▸ **ACTIVITY**
Leave out any pictures and transcribe all other data below exactly.

Stored data entries
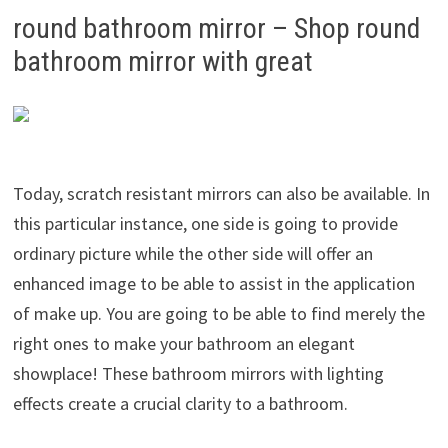
round bathroom mirror – Shop round
bathroom mirror with great
Today, scratch resistant mirrors can also be available. In
this particular instance, one side is going to provide
ordinary picture while the other side will offer an
enhanced image to be able to assist in the application
of make up. You are going to be able to find merely the
right ones to make your bathroom an elegant
showplace! These bathroom mirrors with lighting
effects create a crucial clarity to a bathroom.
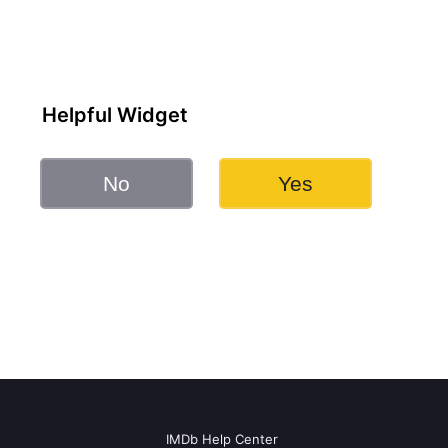
Helpful Widget
No
Yes
IMDb Help Center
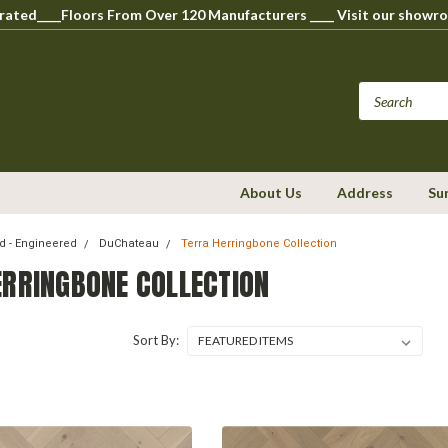
perated____Floors From Over 120 Manufacturers ____ Visit our s
About Us
Address
Su
 - Engineered
DuChateau
Terra Herringbone Collection
ERRINGBONE COLLECTION
Sort By:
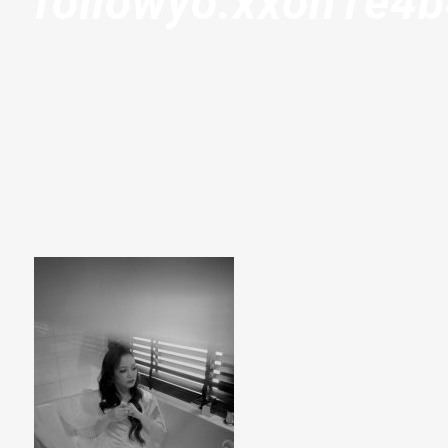
followyo.xxoh1e4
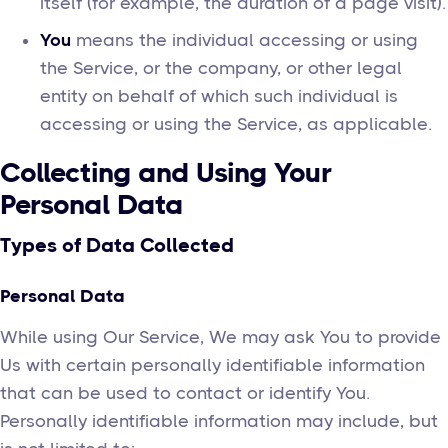
itself (for example, the duration of a page visit).
You
means the individual accessing or using
the Service, or the company, or other legal
entity on behalf of which such individual is
accessing or using the Service, as applicable.
Collecting and Using Your
Personal Data
Types of Data Collected
Personal Data
While using Our Service, We may ask You to provide
Us with certain personally identifiable information
that can be used to contact or identify You.
Personally identifiable information may include, but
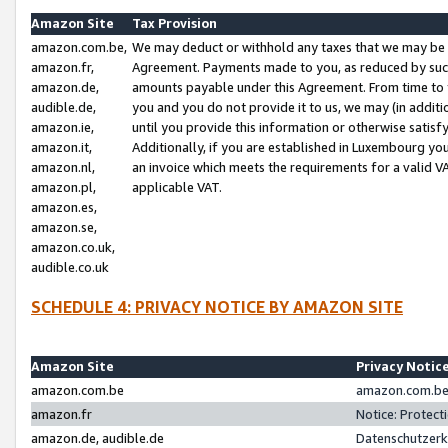
Amazon Site
Tax Provision
amazon.com.be,
We may deduct or withhold any taxes that we may be 
amazon.fr,
Agreement. Payments made to you, as reduced by such 
amazon.de,
amounts payable under this Agreement. From time to 
audible.de,
you and you do not provide it to us, we may (in addit
amazon.ie,
until you provide this information or otherwise satis
amazon.it,
Additionally, if you are established in Luxembourg yo
amazon.nl,
an invoice which meets the requirements for a valid V
amazon.pl,
applicable VAT.
amazon.es,
amazon.se,
amazon.co.uk,
audible.co.uk
SCHEDULE 4: PRIVACY NOTICE BY AMAZON SITE
Amazon Site
Privacy Notic
amazon.com.be
amazon.com.be 
amazon.fr
Notice: Protect
amazon.de, audible.de
Datenschutzerk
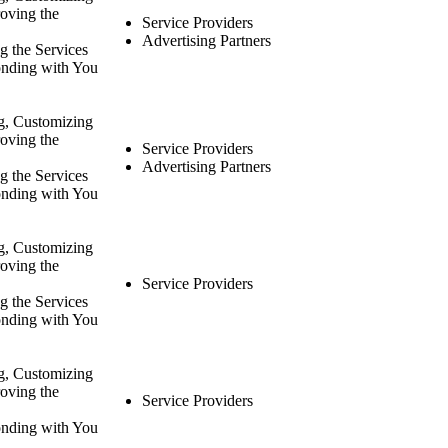
oving the
Service Providers
Advertising Partners
g the Services
nding with You
g, Customizing
oving the
Service Providers
Advertising Partners
g the Services
nding with You
g, Customizing
oving the
Service Providers
g the Services
nding with You
g, Customizing
oving the
Service Providers
nding with You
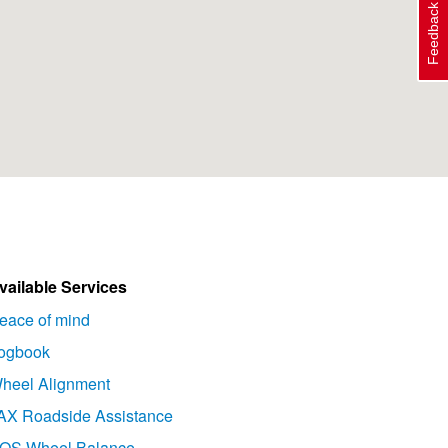
Feedback
vailable Services
eace of mind
ogbook
heel Alignment
AX Roadside Assistance
OS Wheel Balance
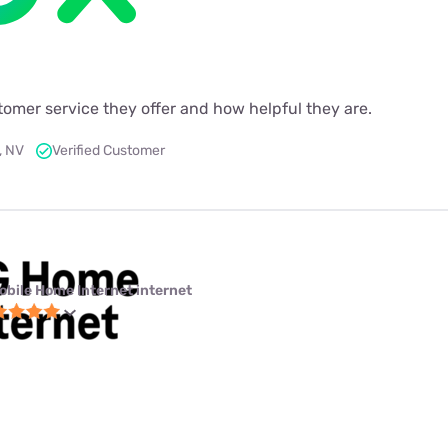
ustomer service they offer and how helpful they are.
, NV
Verified Customer
obile Home Internet internet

▸ **ANSWER**
round bathroom mirror – Shop round
bathroom mirror with great
Today, scratch resistant mirrors can also be available. In
this particular instance, one side is going to provide
ordinary picture while the other side will offer an
enhanced image to be able to assist in the application
of make up. You are going to be able to find merely the
right ones to make your bathroom an elegant
showplace! These bathroom mirrors with lighting
effects create a crucial clarity to a bathroom.
Helpful Widget
No
Yes
IMDb Help Center
perated____Floors From Over 120 Manufacturers ____ Visit our s
About Us
Address
Su
 - Engineered
DuChateau
Terra Herringbone Collection
ERRINGBONE COLLECTION
Sort By:
followyo.xxoh1e4
itself (for example, the duration of a page visit).
You
means the individual accessing or using
the Service, or the company, or other legal
entity on behalf of which such individual is
accessing or using the Service, as applicable.
Collecting and Using Your
Personal Data
Types of Data Collected
Personal Data
While using Our Service, We may ask You to provide
Us with certain personally identifiable information
that can be used to contact or identify You.
Personally identifiable information may include, but
Amazon Site
Tax Provision
amazon.com.be,
We may deduct or withhold any taxes that we may be 
amazon.fr,
Agreement. Payments made to you, as reduced by such 
amazon.de,
amounts payable under this Agreement. From time to 
audible.de,
you and you do not provide it to us, we may (in addit
amazon.ie,
until you provide this information or otherwise satis
amazon.it,
Additionally, if you are established in Luxembourg yo
amazon.nl,
an invoice which meets the requirements for a valid V
amazon.pl,
applicable VAT.
amazon.es,
amazon.se,
amazon.co.uk,
audible.co.uk
SCHEDULE 4: PRIVACY NOTICE BY AMAZON SITE
Amazon Site
Privacy Notic
amazon.com.be
amazon.com.be 
amazon.fr
Notice: Protect
amazon.de, audible.de
Datenschutzerk
oving the
Service Providers
Advertising Partners
g the Services
nding with You
g, Customizing
oving the
Service Providers
Advertising Partners
g the Services
nding with You
g, Customizing
oving the
Service Providers
g the Services
nding with You
g, Customizing
oving the
Service Providers
nding with You
Feedback
vailable Services
eace of mind
ogbook
heel Alignment
AX Roadside Assistance
OS Wheel Balance
ustomer service they offer and how helpful they are.
, NV
Verified Customer
obile Home Internet internet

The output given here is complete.